Alan Gell spent five years on death row for the April 1995 slaying of retired truck driver Allen Ray Jenkins in Hertford County. He was awarded a new trial in 2002 after it was determined that prosecutors withheld evidence of his possible innocence from defense attorneys during his trial.

A jury acquitted Gell in a 2004 retrial.

The State Bureau of Investigation paid Gell $500,000 on behalf of Special Agent Dwight Ransome, who pushed prosecutors to try Gell for Jenkins' slaying despite witness statements and other evidence that Gell wasn't involved.

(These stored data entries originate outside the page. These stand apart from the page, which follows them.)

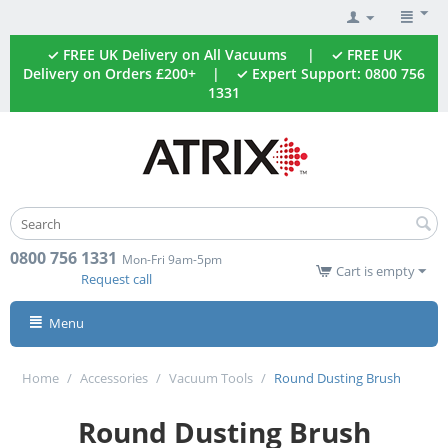
✓ FREE UK Delivery on All Vacuums | ✓ FREE UK
Delivery on Orders £200+ | ✓ Expert Support: 0800 756
1331
0800 756 1331
Mon-Fri 9am-5pm
Cart is empty
Request call
Menu
Home
/
Accessories
/
Vacuum Tools
/
Round Dusting Brush
Round Dusting Brush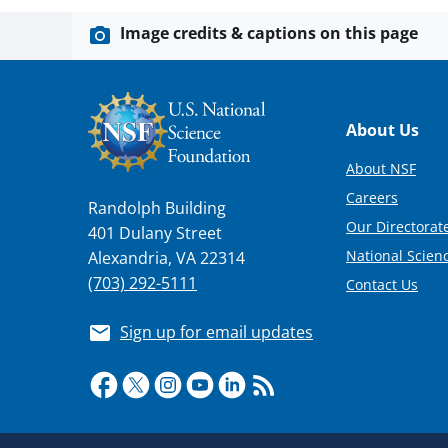
Image credits & captions on this page
Footer
About Us
About NSF
Careers
Randolph Building
Our Directorate
401 Dulany Street
National Scien
Alexandria, VA 22314
(703) 292-5111
Contact Us
Sign up for email updates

Insurance companies for the state will pay Gell and his attorneys almost $3.4 million under the settlement, including a monthly payment of $7,857 to Gell, beginning in September 2011.

Two prosecutors named in Gell's federal lawsuit were dismissed because they have immunity for their actions in prosecuting cases. The town of Aulander previously settled with Gell for the role its police played in the investigation and prosecution.

A State Bar disciplinary panel reprimanded prosecutors Debra Graves and David Hoke in 2004 for violating judicial codes of conduct in Gell's original trial.

Gell is serving a five-year sentence for indecent liberties with a child and sexual exploitation of a minor. The charges stem from his relationship with a girl who was 15 years old at the time.

Gell and the girl are the parents of a 3-year-old boy.